Pero las protestas de hoy nos traen a colación los espejismos, los fantasmas del pasado. En una perspectiva estructural, nos hacen pensar sobre aquel experimento de un proyecto de democracia peruana sin “grupos de interés” y sin partidos políticos. Nos hacen reflexionar, además, sobre aquella generación ─ la denominada “Generación del Bicentenario” ─ que ha enarbolado una narrativa que ayudó a generar una identidad anclada en valores democráticos. Finalmente, la protesta social peruana del 2020 nos hace pensar también en el desmoronamiento de un orden anterior y en la manera en que la nueva comunidad ha de ser construida, como resultado de la comunicación y el reconocimiento que los actores (y generaciones) puedan llegan a adquirir en una nueva coexistencia.
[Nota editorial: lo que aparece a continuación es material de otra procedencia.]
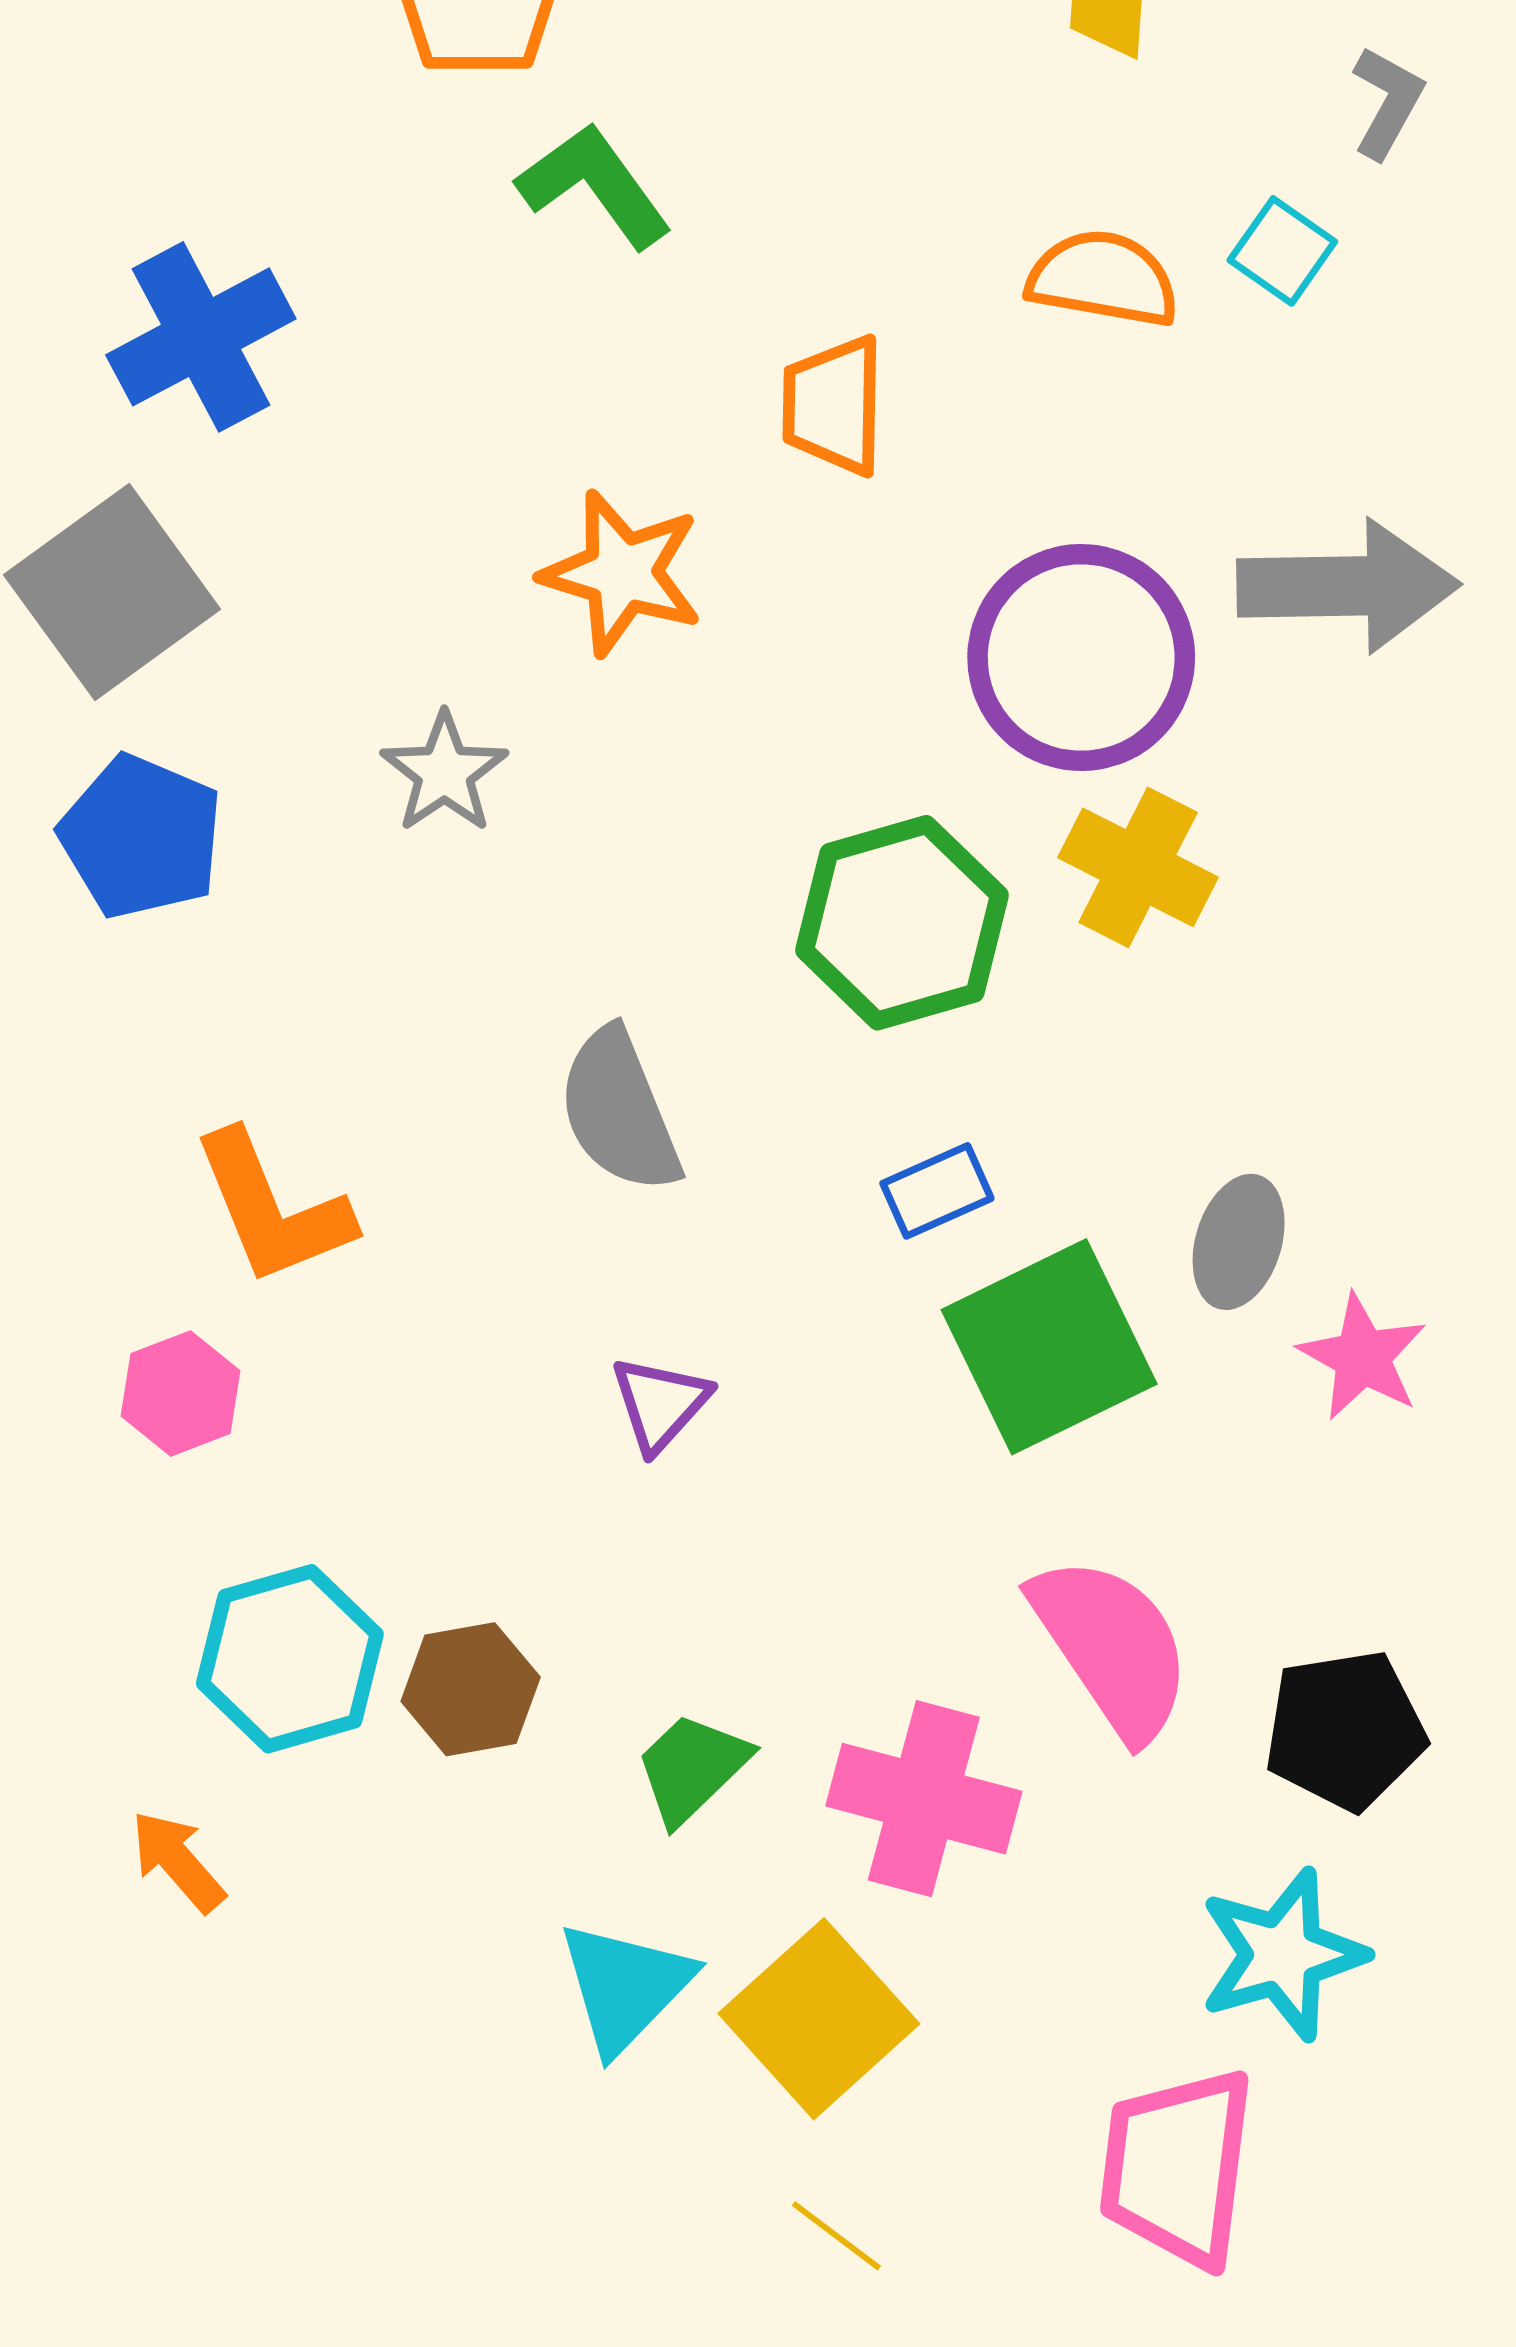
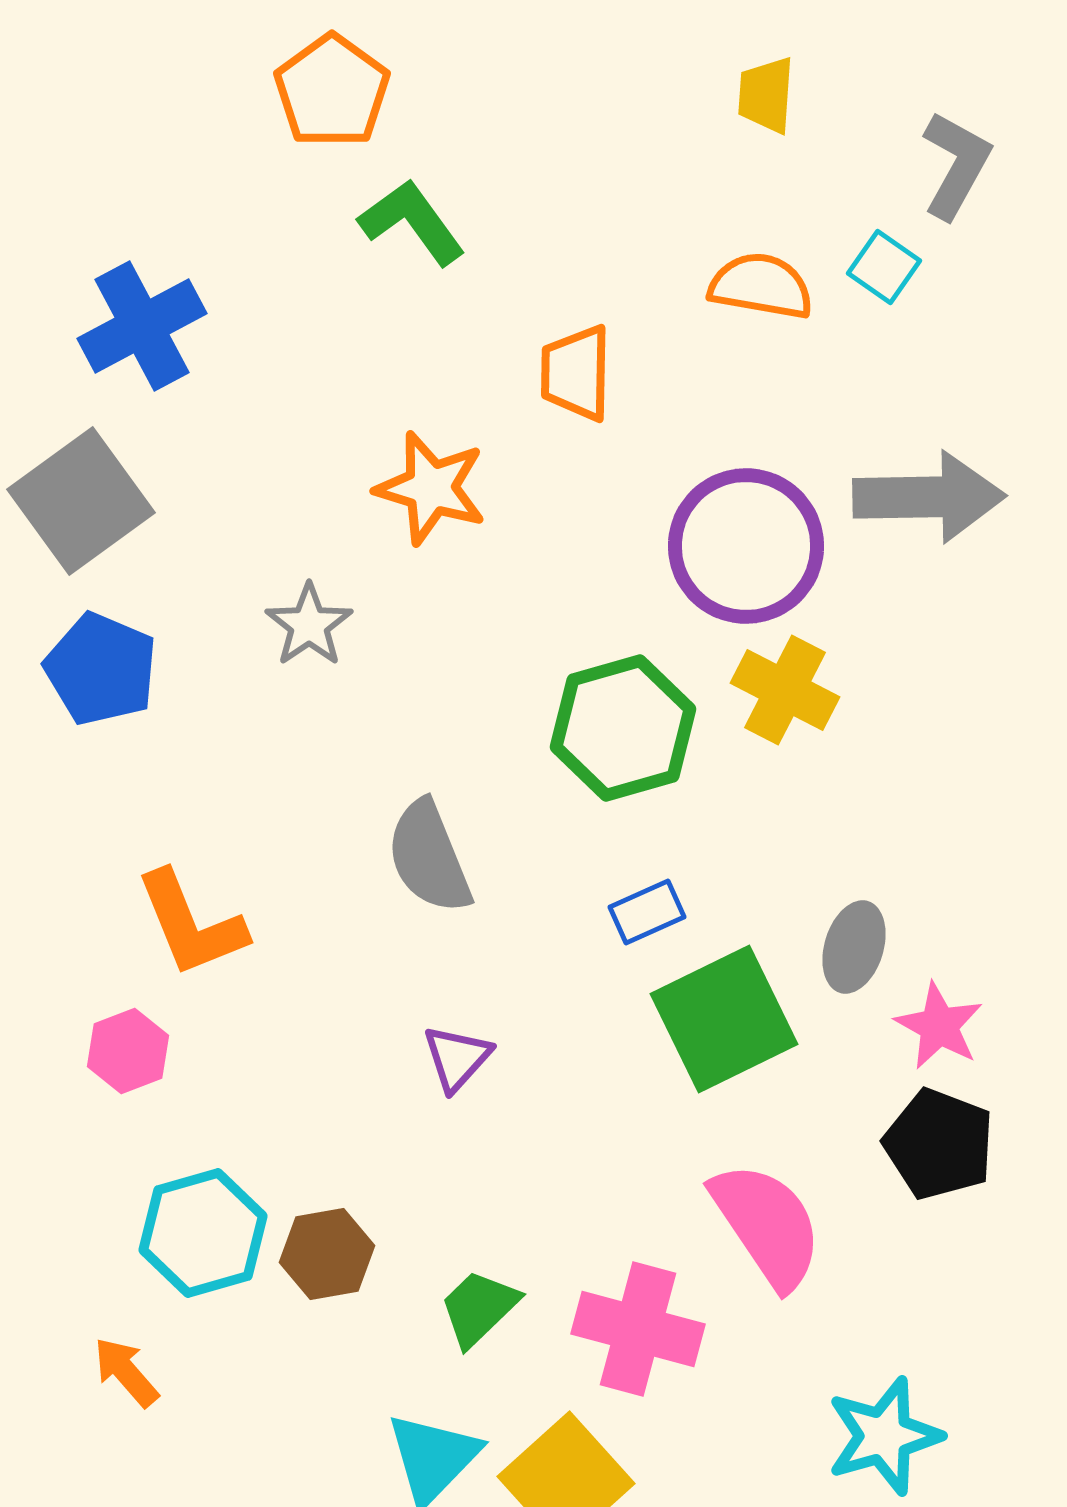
gray L-shape: (1387, 102) -> (956, 165), size x1.4
black pentagon: (1345, 1730) -> (939, 1144), moved, turned 30

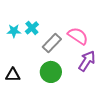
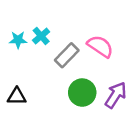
purple arrow: (87, 61) -> (116, 95), moved
green circle: (51, 72) -> (82, 93), moved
[1] Antropólogo, PhD en Estudios Latinoamericanos por la Universidad de Texas en Austin. Se ha desempeñado en Bruselas como Coordinador de la de la Asociación Latinoamericana de Organizaciones de Promoción al Desarrollo (ALOP). Este articulo se ha beneficiado de los comentarios de Héctor Cusman.
[2] La crisis política de 2001 señala las debilidades estructurales de la representación pública en Argentina. La alianza política que llegó al poder en 1999 muestra el deseo de cambio de los votantes, pero su fracaso marca un nuevo grado de debilitamiento del Estado y de descrédito de las políticas resumidas en la frase “Que se vayan todos”.